Another fine work from one of the world's leading experts on such matters. Gardiner offers an exquisite book, which tells the history of the sailing frigate from private yacht to its final form, through over 100 colour photographs - some in closeup - with notes, captions and an authoritative text.

Warships Magazine

This is the first in a series of books to use the models at the National Maritime Museum to chart the complex and sometimes wayward search for the most effective frigate. This edition focuses on the evolution of the cruising ship under sail. It would be a valuable reference source for any modeller undertaking the construction of a sailing frigate, as it contains a vast wealth of general and close up pictures of models at the museum. These pictures build to give an almost 3-D view of the craft. The author also explains many of the unusual terms, like pink stern, applied to these frigates. There is also a wealth of detail on planking both hulls and decks together with some information on armaments and rigging.

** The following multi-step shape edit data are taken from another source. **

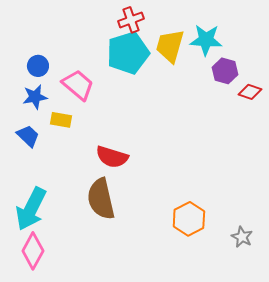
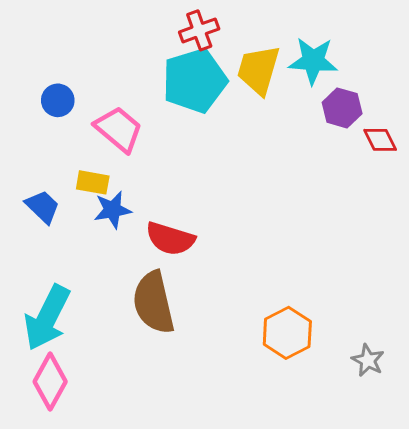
red diamond: (250, 92) -> (380, 140), turned 45
blue star: (35, 97) -> (112, 210), moved

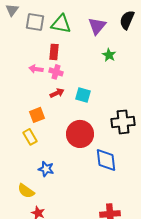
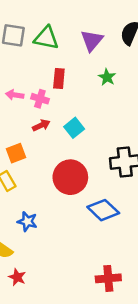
red rectangle: (54, 52) -> (59, 78), moved
cyan square: (83, 95) -> (74, 128), turned 35
blue diamond: (106, 160) -> (103, 210), turned -40

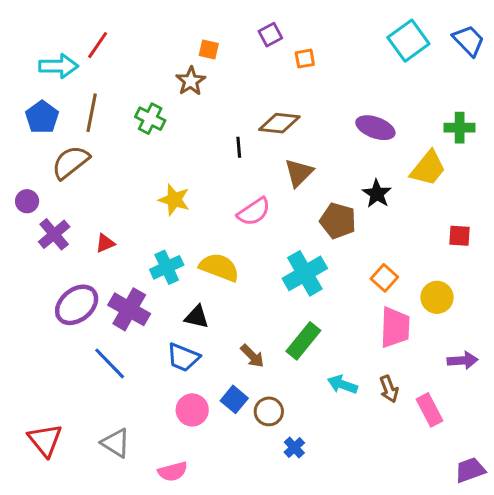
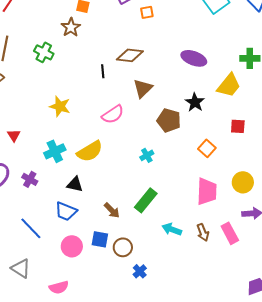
red square: (460, 236) -> (238, 126), moved
red triangle: (105, 243) -> (14, 135), turned -40
yellow semicircle: (219, 267) -> (90, 151), turned 128
cyan cross: (305, 273) -> (147, 155), size x0.5
orange square: (384, 278) -> (207, 148), moved
yellow circle: (437, 297) -> (243, 182), moved
purple cross: (129, 309) -> (30, 179), size x0.6
blue line: (110, 363) -> (31, 228), moved
blue square: (234, 399) -> (100, 239), turned -30
pink rectangle: (429, 410) -> (230, 233), moved

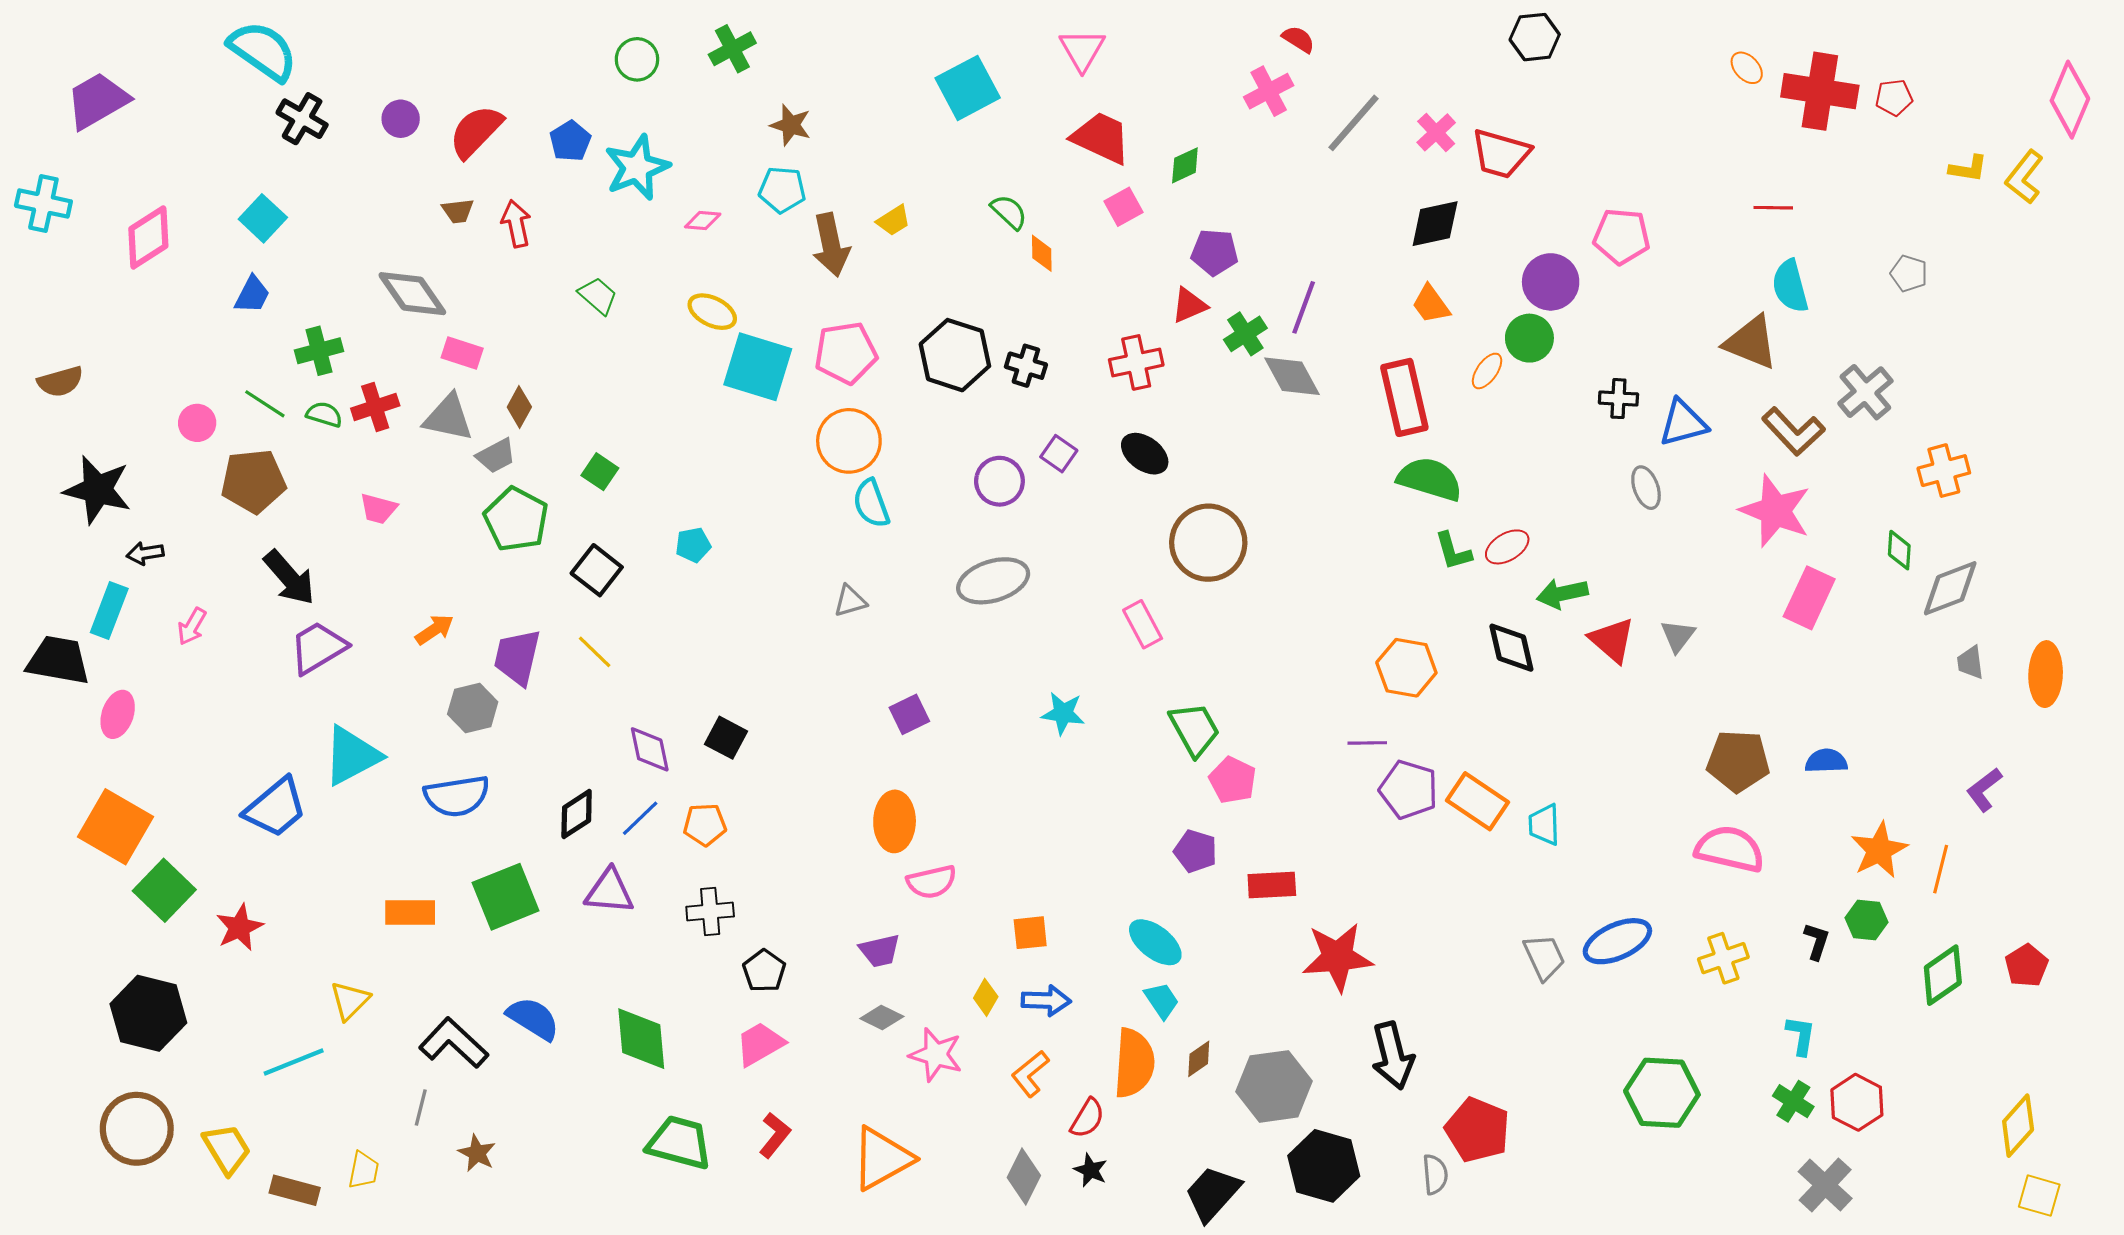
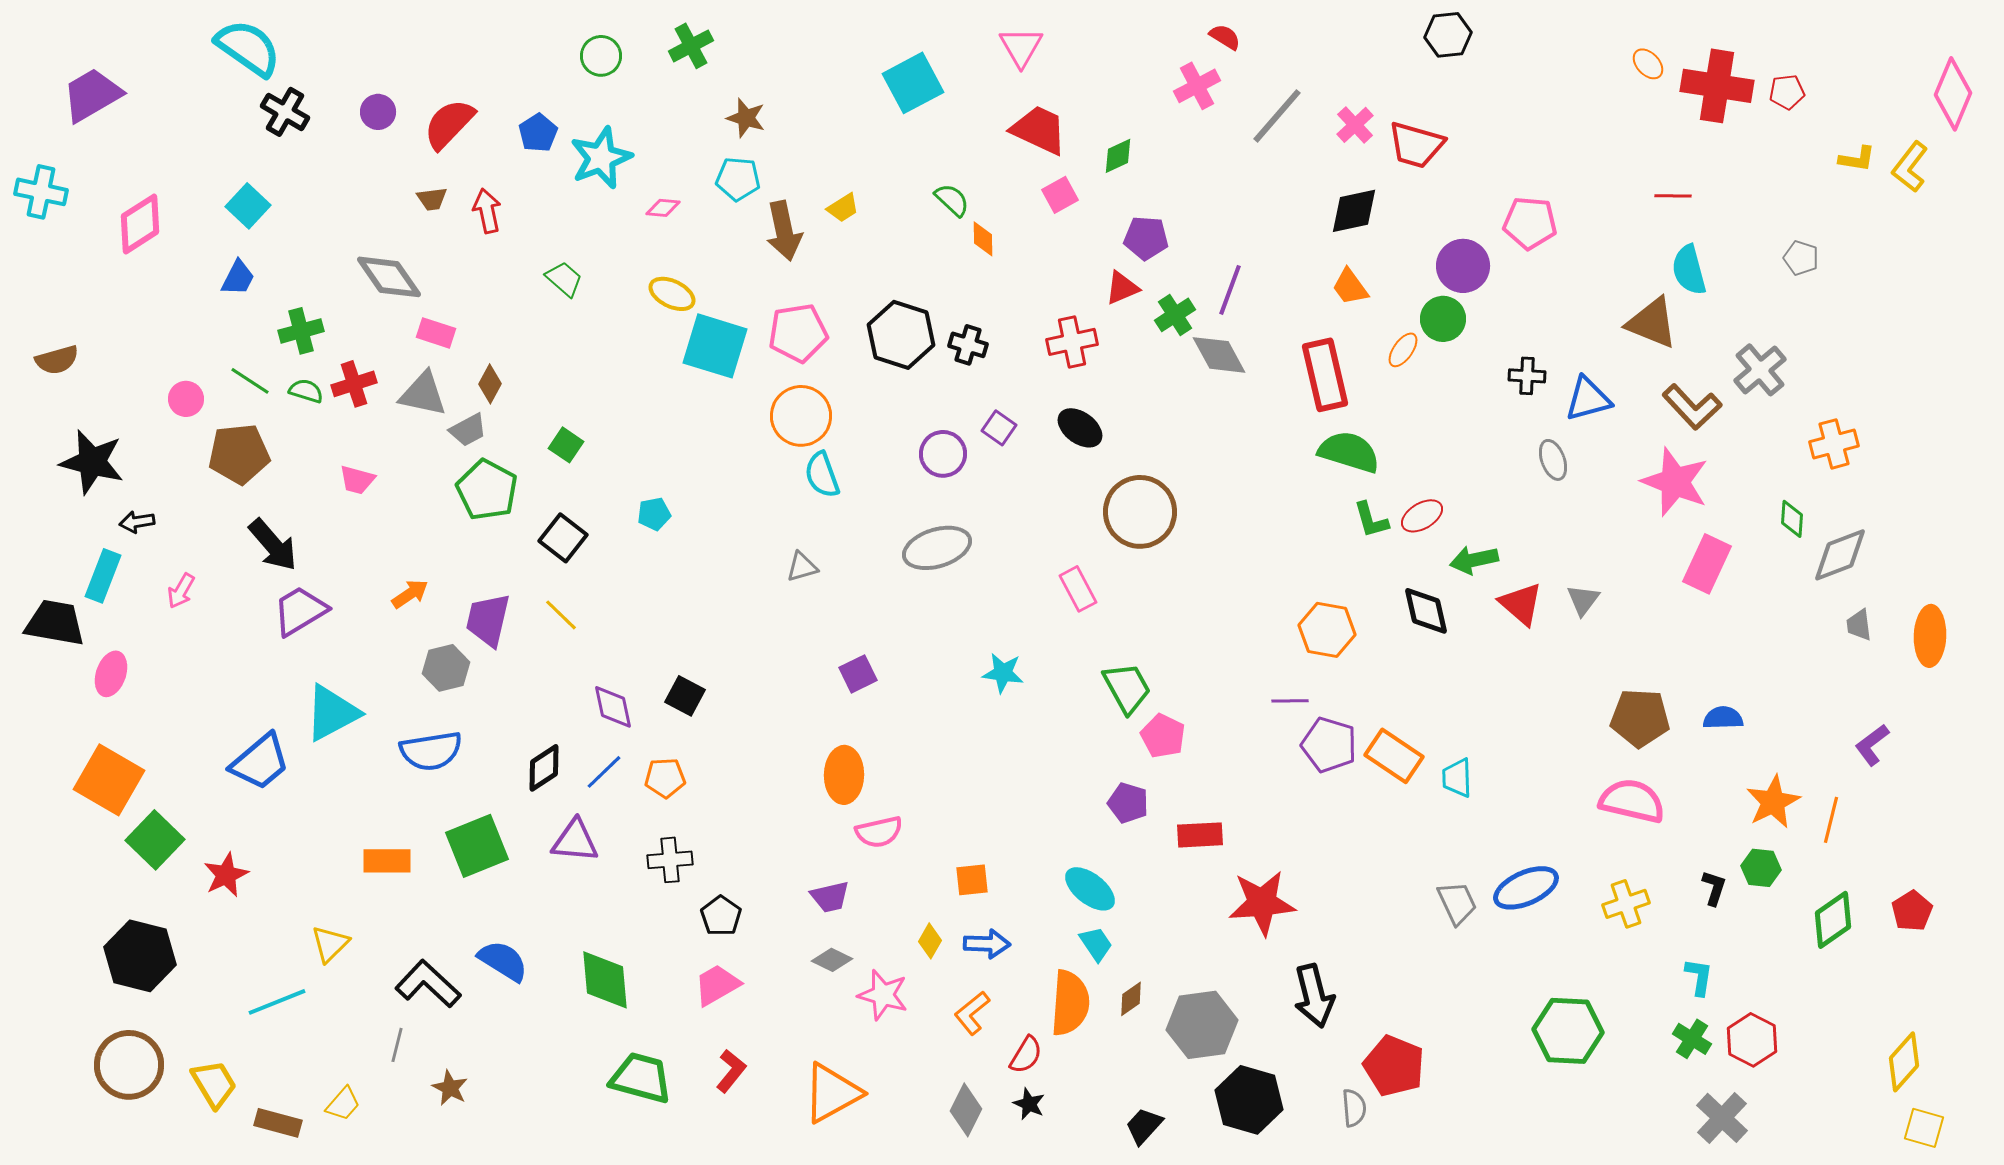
yellow trapezoid: (364, 1170) -> (343, 1104), turned 30
black trapezoid: (1213, 1193) -> (1144, 1126), size x0.7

Marine Model magazine – May 2013

A history in Ship Models. Illustrated from the Collections of the National Maritime Museum" by Robert Gardiner. A beautiful book, an excellent history.

Naval History.net

Very informative and comprehensively illustrated sections on various aspects of frigate design and development are also found here…
In full colour throughout, excellently written as one would expect and illustrated by superb large photos of models from the NMM’s fabulous collection as it is, this is visually a beautiful book as well as one offering a goldmine of information to modelers, to naval historians and to anyone interested in the cruising ships of the sailing navy of the 17th-19th Centuries. It is the first volume of a series planned by Robert Gardiner’s own Seaforth Publishing which has the aim of telling the story of a number of specific sailing warship types through the unexcelled contemporary model collection of the NMM, so we can look forward with eager anticipation to future publications in the series.

Ships in Scale, March/ April 2013

Full colour photographs of the selected models provides an enormous amount of visual detail for the historian, the model maker and all those interested in the design and development of sailing ships.
The author has taken the sailing frigate as the subject for this first book and the illustration is outstanding. The frigate was a vital type of warship in the Georgian Royal Navy. It provided reconnaissance, it supported the line of battle, and it was used for a diverse range of duties around the world, often a single frigate operation without support or direction on the other side of the world. Sailing on the eve of war, or on the dawn of a new truce, only to arrive in its operating area as a new war had started, or and older war ended.
The selected models depict the range and evolution of the frigate in Royal Navy service. Extended captions and introductory text is well-written and highlights features of each model. The beautiful illustration can be appreciated as art and the highest production standards have been achieved. This book should become very popular with all those who have an interest in ships, in design, and in technology.